Er hat nicht abgedankt von Seiner Weltmaschine, weil sie angeblich selbst funktioniert. Die Welt ist und bleibt Seine Welt. Die Gegenwart ist Seine Zeit, nicht Vergangenheit oder Zukunft. Er lebt in ständiger Gegenwart. Er kann wirklich handeln und handelt ganz real in dieser Welt, in unserem Leben bis ins Detail.

Hand aufs Herz: Trauen wir Ihm das zu? Dann dürften wir doch nicht mit so gequälten Gesichtern durch die Welt gehen. Sehen wir Ihn noch als die Wirklichkeit im Kalkül unseres Lebens? Haben wir begriffen, daß die erste Tafel der 10 Gebote der fundamentale Anspruch Gottes auf das menschliche Leben ist?

Wir sind nur Geschöpfe - aber wirklich Geschöpfe, das heißt herkünftig von Gott und zukünftig auf Gott hin. Nicht aus dem Zufall kommt der Mensch und auch nicht aus dem Kampf ums Dasein. Er kommt aus Gottes schöpferischer Liebe.

Unter einem solchen Himmel kann man leben. Kann man atmen und sich entfalten. Das müssen wieder die Hauptthemen unserer Verkündigung in der Kirche sein.
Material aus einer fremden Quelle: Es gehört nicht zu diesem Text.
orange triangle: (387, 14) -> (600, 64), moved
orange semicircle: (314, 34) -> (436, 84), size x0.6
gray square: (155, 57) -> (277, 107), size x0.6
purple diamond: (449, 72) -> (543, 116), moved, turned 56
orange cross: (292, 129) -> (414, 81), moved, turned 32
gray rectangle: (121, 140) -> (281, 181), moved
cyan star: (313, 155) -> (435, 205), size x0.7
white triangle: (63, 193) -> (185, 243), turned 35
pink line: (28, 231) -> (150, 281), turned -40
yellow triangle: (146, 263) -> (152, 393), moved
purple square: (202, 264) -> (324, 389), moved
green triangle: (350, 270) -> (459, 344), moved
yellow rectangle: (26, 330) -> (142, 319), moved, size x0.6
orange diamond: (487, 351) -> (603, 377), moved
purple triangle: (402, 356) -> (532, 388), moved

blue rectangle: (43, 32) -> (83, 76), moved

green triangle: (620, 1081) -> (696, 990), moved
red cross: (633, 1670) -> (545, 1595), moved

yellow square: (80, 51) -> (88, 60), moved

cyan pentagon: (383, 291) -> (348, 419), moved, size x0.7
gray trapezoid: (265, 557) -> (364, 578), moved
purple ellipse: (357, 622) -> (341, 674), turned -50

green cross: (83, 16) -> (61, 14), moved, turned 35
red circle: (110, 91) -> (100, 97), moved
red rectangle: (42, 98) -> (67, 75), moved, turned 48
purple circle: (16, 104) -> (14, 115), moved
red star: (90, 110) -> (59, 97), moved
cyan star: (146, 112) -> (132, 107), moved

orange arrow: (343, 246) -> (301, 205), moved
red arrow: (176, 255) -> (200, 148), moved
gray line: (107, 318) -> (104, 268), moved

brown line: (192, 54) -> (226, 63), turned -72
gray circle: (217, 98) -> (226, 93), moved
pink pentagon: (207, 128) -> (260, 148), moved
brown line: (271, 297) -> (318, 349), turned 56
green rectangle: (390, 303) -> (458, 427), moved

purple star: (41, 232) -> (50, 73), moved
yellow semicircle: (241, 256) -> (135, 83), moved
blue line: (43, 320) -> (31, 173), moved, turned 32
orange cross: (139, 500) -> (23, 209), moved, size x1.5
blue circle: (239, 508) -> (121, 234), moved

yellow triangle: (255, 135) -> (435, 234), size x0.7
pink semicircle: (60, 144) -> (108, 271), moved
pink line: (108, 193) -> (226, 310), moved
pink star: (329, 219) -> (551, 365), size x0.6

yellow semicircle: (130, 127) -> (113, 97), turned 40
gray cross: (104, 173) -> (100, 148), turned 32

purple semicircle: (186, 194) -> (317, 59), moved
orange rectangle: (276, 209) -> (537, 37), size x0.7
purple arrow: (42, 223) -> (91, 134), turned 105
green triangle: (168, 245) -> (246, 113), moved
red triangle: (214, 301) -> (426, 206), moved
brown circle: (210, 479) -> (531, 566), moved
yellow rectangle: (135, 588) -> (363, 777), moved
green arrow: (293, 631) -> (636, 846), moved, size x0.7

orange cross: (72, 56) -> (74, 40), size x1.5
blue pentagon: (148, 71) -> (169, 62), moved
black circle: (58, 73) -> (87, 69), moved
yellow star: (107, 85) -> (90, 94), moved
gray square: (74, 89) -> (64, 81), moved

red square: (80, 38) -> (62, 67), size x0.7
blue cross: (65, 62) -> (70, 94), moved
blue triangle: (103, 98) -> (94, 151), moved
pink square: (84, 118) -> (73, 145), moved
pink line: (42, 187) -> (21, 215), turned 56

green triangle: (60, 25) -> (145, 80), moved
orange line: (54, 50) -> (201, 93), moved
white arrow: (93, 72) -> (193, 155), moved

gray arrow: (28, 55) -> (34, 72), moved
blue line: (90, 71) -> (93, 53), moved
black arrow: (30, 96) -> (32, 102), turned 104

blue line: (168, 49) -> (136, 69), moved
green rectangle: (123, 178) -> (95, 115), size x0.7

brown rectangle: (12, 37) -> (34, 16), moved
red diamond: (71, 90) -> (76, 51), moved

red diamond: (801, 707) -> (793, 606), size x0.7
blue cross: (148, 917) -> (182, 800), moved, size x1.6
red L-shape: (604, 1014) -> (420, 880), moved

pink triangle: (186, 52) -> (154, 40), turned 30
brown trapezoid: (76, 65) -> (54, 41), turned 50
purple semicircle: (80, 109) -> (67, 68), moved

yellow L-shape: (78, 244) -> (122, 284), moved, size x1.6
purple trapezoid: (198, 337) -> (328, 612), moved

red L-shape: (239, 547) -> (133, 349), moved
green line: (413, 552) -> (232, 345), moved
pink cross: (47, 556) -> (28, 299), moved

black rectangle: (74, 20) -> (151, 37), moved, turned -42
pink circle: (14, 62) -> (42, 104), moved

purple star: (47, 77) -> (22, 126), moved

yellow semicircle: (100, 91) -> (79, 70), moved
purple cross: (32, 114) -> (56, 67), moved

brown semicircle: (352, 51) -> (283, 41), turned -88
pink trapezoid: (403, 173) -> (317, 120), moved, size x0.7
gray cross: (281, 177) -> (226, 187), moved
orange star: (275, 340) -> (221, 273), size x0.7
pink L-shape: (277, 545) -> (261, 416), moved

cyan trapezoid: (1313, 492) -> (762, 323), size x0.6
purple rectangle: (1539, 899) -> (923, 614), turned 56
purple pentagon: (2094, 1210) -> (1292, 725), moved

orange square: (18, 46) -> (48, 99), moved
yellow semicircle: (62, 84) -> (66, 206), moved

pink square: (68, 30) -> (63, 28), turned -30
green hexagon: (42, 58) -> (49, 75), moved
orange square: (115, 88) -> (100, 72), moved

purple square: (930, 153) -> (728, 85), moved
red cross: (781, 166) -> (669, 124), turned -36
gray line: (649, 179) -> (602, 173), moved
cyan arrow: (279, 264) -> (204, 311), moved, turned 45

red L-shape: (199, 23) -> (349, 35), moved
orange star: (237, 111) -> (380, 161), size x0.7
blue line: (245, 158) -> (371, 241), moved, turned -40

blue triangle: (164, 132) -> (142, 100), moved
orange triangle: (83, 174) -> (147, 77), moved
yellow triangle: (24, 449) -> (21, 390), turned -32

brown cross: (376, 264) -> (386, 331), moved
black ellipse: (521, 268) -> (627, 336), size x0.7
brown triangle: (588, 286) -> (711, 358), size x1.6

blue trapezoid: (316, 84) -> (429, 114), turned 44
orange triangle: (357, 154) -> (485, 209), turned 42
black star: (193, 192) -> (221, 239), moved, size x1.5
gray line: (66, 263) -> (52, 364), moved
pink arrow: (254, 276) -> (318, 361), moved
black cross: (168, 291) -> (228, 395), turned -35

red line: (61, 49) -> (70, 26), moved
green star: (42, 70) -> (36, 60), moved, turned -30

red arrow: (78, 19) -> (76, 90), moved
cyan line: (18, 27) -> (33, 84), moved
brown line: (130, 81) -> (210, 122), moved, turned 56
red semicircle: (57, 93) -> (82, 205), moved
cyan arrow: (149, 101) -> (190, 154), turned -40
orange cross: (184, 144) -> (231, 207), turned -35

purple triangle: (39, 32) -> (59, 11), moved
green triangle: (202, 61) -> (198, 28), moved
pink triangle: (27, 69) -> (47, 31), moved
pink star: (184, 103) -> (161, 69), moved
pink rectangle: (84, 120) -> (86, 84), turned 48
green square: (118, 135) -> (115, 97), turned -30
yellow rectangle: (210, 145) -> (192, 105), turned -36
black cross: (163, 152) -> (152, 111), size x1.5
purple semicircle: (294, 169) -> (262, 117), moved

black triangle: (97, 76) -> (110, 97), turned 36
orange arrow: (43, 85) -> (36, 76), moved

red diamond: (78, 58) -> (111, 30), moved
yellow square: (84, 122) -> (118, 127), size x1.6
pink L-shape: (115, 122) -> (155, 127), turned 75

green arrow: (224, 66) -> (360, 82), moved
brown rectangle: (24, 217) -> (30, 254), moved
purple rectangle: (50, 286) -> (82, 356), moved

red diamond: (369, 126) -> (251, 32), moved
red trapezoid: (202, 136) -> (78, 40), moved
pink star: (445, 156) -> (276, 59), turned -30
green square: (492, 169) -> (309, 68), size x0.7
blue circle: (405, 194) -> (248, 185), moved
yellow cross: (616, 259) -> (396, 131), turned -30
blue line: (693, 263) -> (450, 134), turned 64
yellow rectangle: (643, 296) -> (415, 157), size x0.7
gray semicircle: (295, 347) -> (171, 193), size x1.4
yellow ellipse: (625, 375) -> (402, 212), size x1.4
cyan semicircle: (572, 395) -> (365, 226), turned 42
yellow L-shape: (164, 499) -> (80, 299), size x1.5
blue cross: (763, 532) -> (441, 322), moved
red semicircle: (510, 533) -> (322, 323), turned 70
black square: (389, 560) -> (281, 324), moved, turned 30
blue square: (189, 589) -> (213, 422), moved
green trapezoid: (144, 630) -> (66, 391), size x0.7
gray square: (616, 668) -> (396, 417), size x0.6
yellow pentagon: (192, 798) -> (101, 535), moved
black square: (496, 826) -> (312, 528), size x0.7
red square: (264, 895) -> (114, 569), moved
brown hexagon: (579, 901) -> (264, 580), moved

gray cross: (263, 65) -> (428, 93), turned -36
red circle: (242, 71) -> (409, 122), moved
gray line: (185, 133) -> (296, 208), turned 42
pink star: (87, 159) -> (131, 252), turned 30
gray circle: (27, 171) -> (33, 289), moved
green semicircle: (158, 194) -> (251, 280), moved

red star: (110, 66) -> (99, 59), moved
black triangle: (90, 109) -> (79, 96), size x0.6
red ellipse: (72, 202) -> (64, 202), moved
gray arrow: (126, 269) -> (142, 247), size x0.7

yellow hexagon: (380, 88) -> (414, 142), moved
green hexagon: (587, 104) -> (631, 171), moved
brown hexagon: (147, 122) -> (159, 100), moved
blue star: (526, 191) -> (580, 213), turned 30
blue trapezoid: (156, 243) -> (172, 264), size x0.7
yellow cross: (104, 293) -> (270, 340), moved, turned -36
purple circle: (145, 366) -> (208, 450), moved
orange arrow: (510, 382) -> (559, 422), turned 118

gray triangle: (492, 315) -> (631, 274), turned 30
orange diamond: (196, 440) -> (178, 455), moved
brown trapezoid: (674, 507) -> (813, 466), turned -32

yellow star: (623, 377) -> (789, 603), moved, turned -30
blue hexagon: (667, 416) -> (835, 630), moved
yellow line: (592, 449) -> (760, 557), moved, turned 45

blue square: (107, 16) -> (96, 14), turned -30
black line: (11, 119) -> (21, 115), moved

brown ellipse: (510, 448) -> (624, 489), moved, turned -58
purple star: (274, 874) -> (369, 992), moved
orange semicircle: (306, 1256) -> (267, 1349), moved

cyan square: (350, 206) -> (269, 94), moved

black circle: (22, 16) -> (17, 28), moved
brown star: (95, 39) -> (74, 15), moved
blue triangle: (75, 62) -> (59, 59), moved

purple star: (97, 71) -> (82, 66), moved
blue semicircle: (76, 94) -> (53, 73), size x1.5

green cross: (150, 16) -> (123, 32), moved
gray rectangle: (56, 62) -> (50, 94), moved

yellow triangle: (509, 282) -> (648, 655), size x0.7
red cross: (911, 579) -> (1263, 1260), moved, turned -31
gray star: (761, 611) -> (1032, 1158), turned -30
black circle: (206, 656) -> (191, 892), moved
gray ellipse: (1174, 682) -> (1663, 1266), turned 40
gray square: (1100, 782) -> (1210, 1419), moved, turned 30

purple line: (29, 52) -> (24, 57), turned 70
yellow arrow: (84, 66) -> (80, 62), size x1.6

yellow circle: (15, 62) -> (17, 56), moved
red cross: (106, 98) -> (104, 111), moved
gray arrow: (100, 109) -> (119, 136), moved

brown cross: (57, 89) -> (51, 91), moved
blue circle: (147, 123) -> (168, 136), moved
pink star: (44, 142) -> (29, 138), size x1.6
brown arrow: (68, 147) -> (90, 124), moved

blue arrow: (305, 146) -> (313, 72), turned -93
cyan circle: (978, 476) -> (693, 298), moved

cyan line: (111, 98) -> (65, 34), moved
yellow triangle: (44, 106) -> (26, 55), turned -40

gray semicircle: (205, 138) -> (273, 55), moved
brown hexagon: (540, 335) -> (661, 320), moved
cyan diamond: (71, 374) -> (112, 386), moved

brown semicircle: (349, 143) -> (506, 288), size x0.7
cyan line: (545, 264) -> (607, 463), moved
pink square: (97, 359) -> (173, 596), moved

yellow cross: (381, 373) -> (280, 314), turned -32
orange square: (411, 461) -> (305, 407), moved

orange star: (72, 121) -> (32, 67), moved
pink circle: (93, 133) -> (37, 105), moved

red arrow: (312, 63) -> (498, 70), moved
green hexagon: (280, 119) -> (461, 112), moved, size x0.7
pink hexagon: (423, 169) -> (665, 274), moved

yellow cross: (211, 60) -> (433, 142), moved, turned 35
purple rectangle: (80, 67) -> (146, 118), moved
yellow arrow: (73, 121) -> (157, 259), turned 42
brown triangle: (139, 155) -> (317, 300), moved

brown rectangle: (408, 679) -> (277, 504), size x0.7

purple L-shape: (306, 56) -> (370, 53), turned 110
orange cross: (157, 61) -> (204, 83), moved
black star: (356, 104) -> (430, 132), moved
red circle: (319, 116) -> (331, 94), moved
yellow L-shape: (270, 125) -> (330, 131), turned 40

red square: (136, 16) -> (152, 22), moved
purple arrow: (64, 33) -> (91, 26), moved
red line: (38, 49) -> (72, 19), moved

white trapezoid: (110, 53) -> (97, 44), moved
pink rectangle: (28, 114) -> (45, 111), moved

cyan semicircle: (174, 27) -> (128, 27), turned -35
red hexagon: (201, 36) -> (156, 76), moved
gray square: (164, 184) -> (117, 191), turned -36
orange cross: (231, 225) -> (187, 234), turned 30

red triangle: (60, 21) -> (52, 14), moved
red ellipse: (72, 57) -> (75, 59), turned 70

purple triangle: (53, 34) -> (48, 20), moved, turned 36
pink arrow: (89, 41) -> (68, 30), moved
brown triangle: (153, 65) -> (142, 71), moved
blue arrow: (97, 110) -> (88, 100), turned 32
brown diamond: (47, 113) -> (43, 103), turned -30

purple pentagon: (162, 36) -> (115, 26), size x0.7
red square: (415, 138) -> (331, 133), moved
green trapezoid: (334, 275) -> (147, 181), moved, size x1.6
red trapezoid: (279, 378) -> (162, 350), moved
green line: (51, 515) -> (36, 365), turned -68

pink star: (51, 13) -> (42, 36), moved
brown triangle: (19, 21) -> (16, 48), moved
Unsere Gläubigen müssen doch wieder siegesbewußt sein und Selbstbewußtsein bekommen! Wir sind doch nicht die letzte Nachhut des Mittelalters! Wir sind die Vorhut einer Zukunft, von der die meisten Zeitgenossen noch gar keine Ahnung haben. Wir haben Grund mit geradem Rücken und erhobenen Hauptes durch die Welt zu gehen - nicht weil wir besser sind als andere Leute. Aber unser Gott ist es!

Predigt des Kölner Erzbischofs im Rahmen der 11. Internationalen Theologischen Sommerakademie in Aigen im Mühlkreis 1999.